Compromise is Not a Lawful Mode of Transfer of Immovable Property — Himachal Pradesh High Court

26 August 2025 11:37 AM

By: sayum


"Conduct of the Seller Reflects His Intent to Backtrack From the Agreement" — High Court of Himachal Pradesh at Shimla upheld a decree of specific performance in favour of a bona fide purchaser, while denouncing a collusive compromise in execution proceedings as an invalid method to defeat vested contractual rights.

The Court held that “a compromise is not a lawful mode of transfer of immovable property”, and refused to allow a third party, not privy to the original contract, to defeat a decree based on a valid agreement to sell. The ruling reaffirms the legal sanctity of agreements executed in good faith and condemns misuse of execution proceedings to prejudice rightful claims.

The plaintiff, Isrial, had filed a suit for specific performance based on an agreement to sell dated 10.04.2006, executed by defendant Hassan Deen (D-1) for 1 bigha 06 biswas of land. An advance of ₹25,000 out of the total consideration of ₹50,000 had been paid on the date of execution.

The land in question was previously part of a larger parcel measuring 3 bighas 12 biswas, ownership of which was finally decreed in favour of Hassan Deen by a civil court decree dated 02.07.2002, affirmed in appeal and further upheld by the High Court in RSA No. 43/2003.

Despite the final decree, revenue entries were not updated, and Hassan Deen subsequently transferred half the land to Jalal Deen (D-2) via mutation No. 446 dated 25.02.2004.

Thereafter, the remaining portion of the land was contracted to be sold to Isrial under the agreement in question. However, when Hassan Deen failed to execute the sale deed, Isrial issued a legal notice, and upon receiving no response, filed a suit for specific performance and permanent injunction.

Breach of Contract Through Collusion and Compromise

The plaintiff alleged that Hassan Deen, in collusion with Jalal Deen, withdrew the execution petition filed for correcting revenue entries, based on a compromise.
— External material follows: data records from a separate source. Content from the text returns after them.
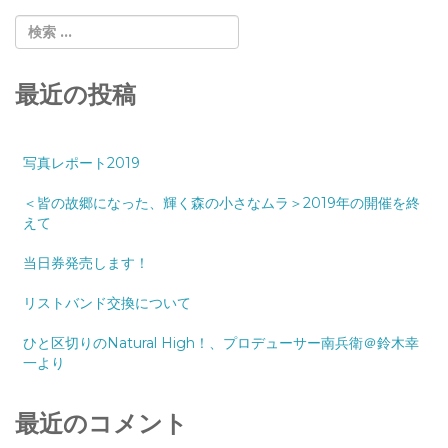
最近の投稿
写真レポート2019
＜皆の故郷になった、輝く森の小さなムラ＞2019年の開催を終
えて
当日券発売します！
リストバンド交換について
ひと区切りのNatural High！、プロデューサー南兵衛＠鈴木幸
一より
最近のコメント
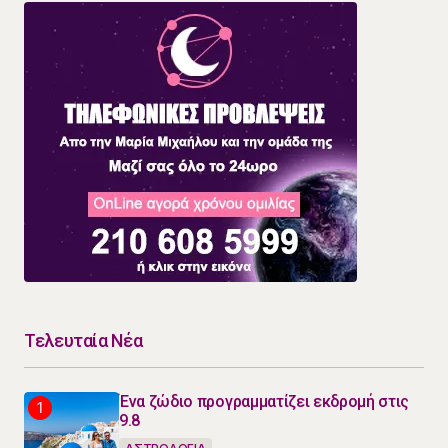
Τελευταία Νέα
Ένα ζώδιο προγραμματίζει εκδρομή στις
9.8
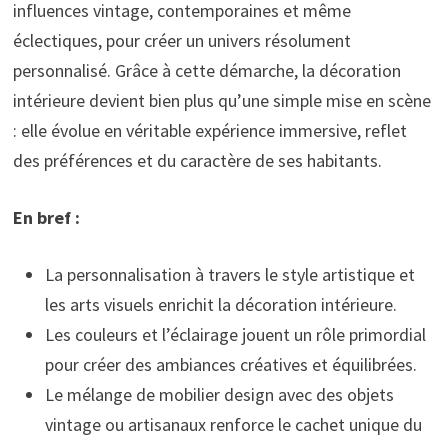
influences vintage, contemporaines et même
éclectiques, pour créer un univers résolument
personnalisé. Grâce à cette démarche, la décoration
intérieure devient bien plus qu’une simple mise en scène
: elle évolue en véritable expérience immersive, reflet
des préférences et du caractère de ses habitants.
En bref :
La personnalisation à travers le style artistique et
les arts visuels enrichit la décoration intérieure.
Les couleurs et l’éclairage jouent un rôle primordial
pour créer des ambiances créatives et équilibrées.
Le mélange de mobilier design avec des objets
vintage ou artisanaux renforce le cachet unique du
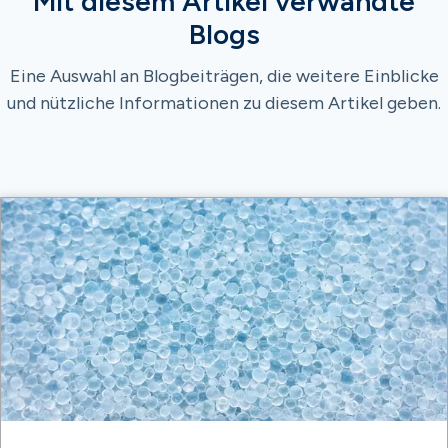
Mit diesem Artikel verwandte
Blogs
Eine Auswahl an Blogbeiträgen, die weitere Einblicke
und nützliche Informationen zu diesem Artikel geben.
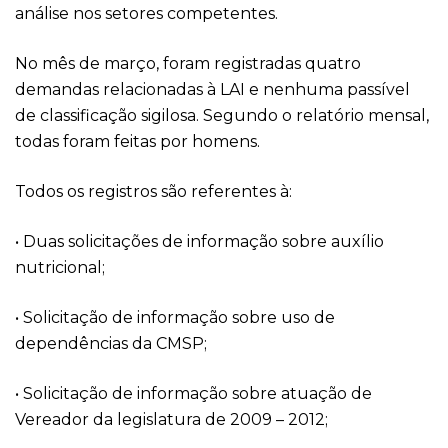
análise nos setores competentes.
No mês de março, foram registradas quatro
demandas relacionadas à LAI e nenhuma passível
de classificação sigilosa. Segundo o relatório mensal,
todas foram feitas por homens.
Todos os registros são referentes à:
• Duas solicitações de informação sobre auxílio
nutricional;
• Solicitação de informação sobre uso de
dependências da CMSP;
• Solicitação de informação sobre atuação de
Vereador da legislatura de 2009 – 2012;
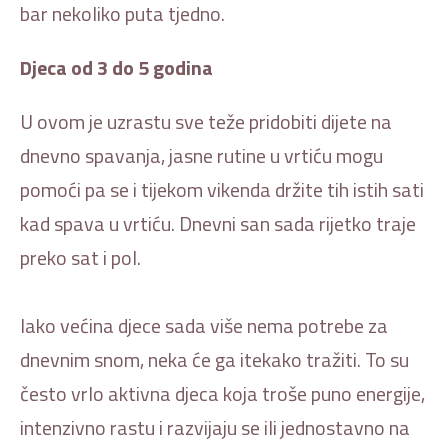
bar nekoliko puta tjedno.
Djeca od 3 do 5 godina
U ovom je uzrastu sve teže pridobiti dijete na
dnevno spavanja, jasne rutine u vrtiću mogu
pomoći pa se i tijekom vikenda držite tih istih sati
kad spava u vrtiću. Dnevni san sada rijetko traje
preko sat i pol.
Iako većina djece sada više nema potrebe za
dnevnim snom, neka će ga itekako tražiti. To su
često vrlo aktivna djeca koja troše puno energije,
intenzivno rastu i razvijaju se ili jednostavno na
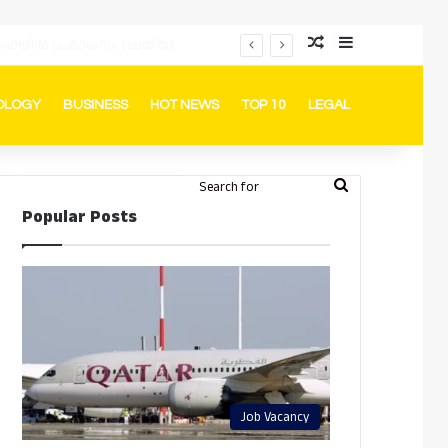
Random Article
Sidebar
പ്രൊമോഷനുകളും ഓഫറുകളും നൽകുമ്പോൾ ഉപഭോക്താക്കളുടെ അവകാശങ്ങൾ ഉറപ്പാക്കണമെന്ന് ഖത്തർ വാണിജ്യ വ്യവസായ മന്ത്രാലയത്തിന്റെ (MoCI) നിർദ്ദേശം
OLOGY
BUSINESS
HOT NEWS
TOP 10
LEGAL
ook
stagram
Telegram
Whatsapp
Random Article
Switch skin
Search
Login
Popular Posts
for
Job Vacancy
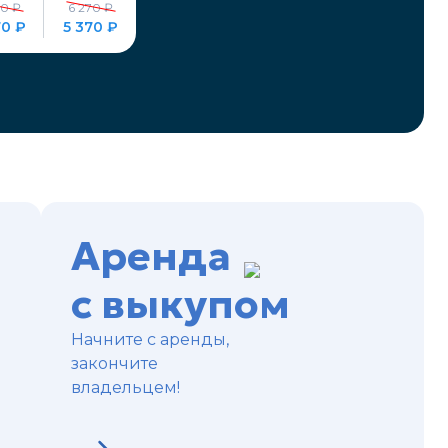
70 ₽
6 270 ₽
70 ₽
5 370 ₽
Аренда
с выкупом
Начните с аренды,
закончите
владельцем!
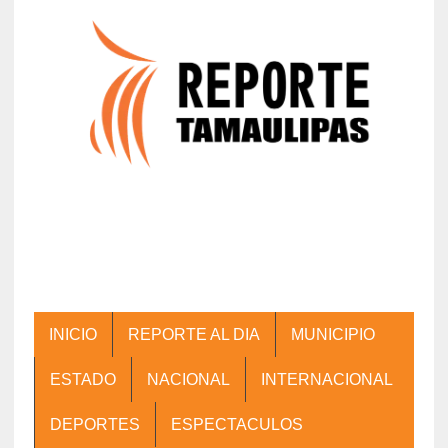
INICIO
REPORTE AL DIA
MUNICIPIO
ESTADO
NACIONAL
INTERNACIONAL
DEPORTES
ESPECTACULOS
The High Court noted that:

“The compromise...was a method adopted by Hassan Deen (D-1) and Jalal Deen (D-2) to prejudice the rights of plaintiff Isrial arising from agreement to sell dated 10.04.2006.”

The Trial Court declined the decree for specific performance, holding that correction of revenue records was a condition precedent to executing the sale deed. However, it did grant a decree of permanent injunction in favour of the plaintiff, finding him to be in possession.

First Appellate Court Rectifies Legal Error and Grants Specific Performance

On appeal, the District Judge, Chamba, reversed the findings of the Trial Court, declaring:

“The agreement could not be said to have been frustrated merely because the revenue entries were not corrected. The conduct of the seller shows he withdrew the execution petition only to defeat the rights of the purchaser.”

The Court found that possession had already been delivered to the plaintiff in part performance of the agreement and held that the terms of compromise entered into between D-1 and D-2 were not binding on the plaintiff.

It was specifically held that: “The stipulation in the agreement that sale deed would be executed within three months of revenue correction cannot be termed as a condition precedent. At most, it had relevance for limitation.”

High Court’s Final Verdict: Collusive Compromise Cannot Override Valid Contractual Rights

In the second appeal, only Jalal Deen (D-2) approached the High Court, even though he was not a party to the agreement.

The High Court found no merit in his appeal, observing: “The locus standi of Jalal Deen (D-2) to challenge the validity of concurrent findings... becomes highly questionable.”

The Court noted that the title of the plaintiff was already established by virtue of a judicial decree, and the transfer made thereafter by Hassan Deen in favour of Jalal Deen was legally unsustainable.

Further, rejecting the reliance placed by the appellant on the Supreme Court decision in N.K. Rajgarhia v. Mahavir Plantation, the Court held: “In N.K. Rajgarhia... there was no involvement of rights of a third party. Here, the compromise cannot defeat the rights of a bona fide purchaser arising from a prior agreement.”

Criticising the approach of the Trial Court, the High Court held: “The decree... was not sustainable as it was based on assumed defences under the Specific Relief Act, without any contest from the defendants.”

The Court also found it significant that Hassan Deen never contested the suit, appeal, or second appeal, thus implying tacit admission.

Finally, the High Court affirmed the decree of specific performance and made it clear:

“The step taken by Hassan Deen (D-1) was obstructed by his voluntary act itself, and could not be considered an impediment in granting specific performance.”

The Himachal Pradesh High Court’s ruling in Jalal Deen vs. Isrial stands as a strong rebuke to collusive practices aimed at defeating valid contractual obligations. It protects the sanctity of agreements executed in good faith and safeguards the interests of bona fide purchasers from being usurped by fraudulent compromises.

The Court’s observation that “a compromise is not a lawful mode of transfer of immovable property” sends a clear signal — any attempt to override judicial decrees or contractual rights through indirect means will be struck down.